Required action — Will you output all of the data below exactly, omitting the images?

Data shown Start Marker

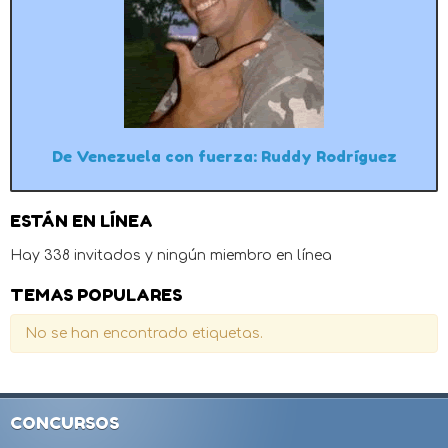
De Venezuela con fuerza: Ruddy Rodríguez
ESTÁN EN LÍNEA
Hay 338 invitados y ningún miembro en línea
TEMAS POPULARES
No se han encontrado etiquetas.
CONCURSOS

Data shown End Marker

Your response —
De Venezuela con fuerza: Ruddy Rodríguez
ESTÁN EN LÍNEA
Hay 338 invitados y ningún miembro en línea
TEMAS POPULARES
No se han encontrado etiquetas.
CONCURSOS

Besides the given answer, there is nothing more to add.